Amazingly, I was offered an unmediated sign of that love when in the middle of sleepless night during my first depression; I heard a voice say, simply and clearly, “I love you, Parker.” The words did not come audibly from without but silently from within, and they could not have come from my ego, which was too consumed by self-hatred and despair to utter them.

It was a moment of inexplicable grace but so deep is the devastation of depression that I dismissed it. And yet that moment made its mark: I realized that my rejection of such a remarkable gift was a measure of how badly I needed help.

extracted from ‘Let Your Life Speak’ -Parker J Palmer

We all need help and we all resist being helped in ways that are obvious and subtle. We all can help another. Helping not by way of rescuing, taking the pain away always. Helping in the way Palmer has shared. Often the pain is required. And sometimes what is practiced as ‘healing’ sometimes can be a quick fix. Dealing with the symptom.

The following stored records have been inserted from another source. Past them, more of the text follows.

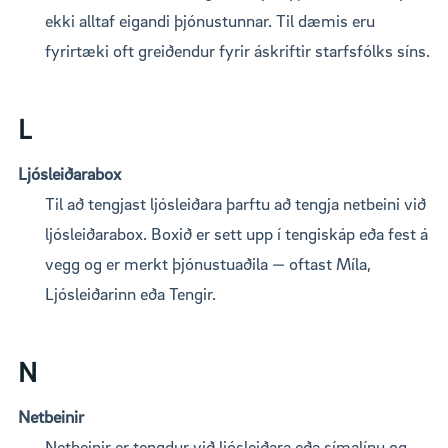
ekki alltaf eigandi þjónustunnar. Til dæmis eru
fyrirtæki oft greiðendur fyrir áskriftir starfsfólks síns.
L
Ljósleiðarabox
Til að tengjast ljósleiðara þarftu að tengja netbeini við
ljósleiðarabox. Boxið er sett upp í tengiskáp eða fest á
vegg og er merkt þjónustuaðila — oftast Míla,
Ljósleiðarinn eða Tengir.
N
Netbeinir
Netbeinir er tengdur við ljósleiðara eða símalínu og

It is worth wondering, isn’t it.. what does it mean to truly enable another. What does it take to ‘be with’ ourselves. Rather than distract, avoid, escape and a million things that we do. To avoid pain. And that is fine. Just being aware of that, gradually, in baby steps, we allow ourselves to feel, to see, to be. And open up then to the wonder of being alive.

19 Feb 2014

Close to 4 years after I wrote this blog, this appeared and it so speaks to the theme of this that I thought I must share this here:

“Just to sit – without expectation – with someone who is in grief or fear or loneliness or despair, without trying to fix them in any way, or manipulate their experience to match your idea of how it should be; just to listen, without playing the role of ‘expert’ or ‘enlightened guru’ or ‘the one who knows best’; just to be totally available to the one in front of you, and to walk with them through the fire, to hold their hand when they are broken – this is how we begin to heal each other through love.
Beyond our roles, unprotected, unresolved, undefended, we truly meet.”
Jeff Foster, this incredible man. (can click on Jeff – its a link to his Fb page!- sure to delight you if you liked this post)

 

6 thoughts on “A love that doesn’t invade or avoid suffering – Inspired by Parker Palmer

  1. This was deeply moving. Thanks for sharing the writing and your perspective.
    Also thank you for being my teacher and friend.. because without the conversations we’ve had I wouldn’t have even been able to understand the depth of this piece of writing.
    Much Love

    1. Thanks A-nil, Deep-tea and Jibril- Gul-an- i 😉

      This piece always touches me..
      like I said..
      And am happy that I have started blogging so it can reach many more!
      Love. k

  2. Very difficult to practice but a way that really works… when we help … mostly we are helping ourselves… to get rid of guilt .. do our duty.. but not really “be there”.. that is just being there while the person works their way around.

    Very apt and timely lessons for me today!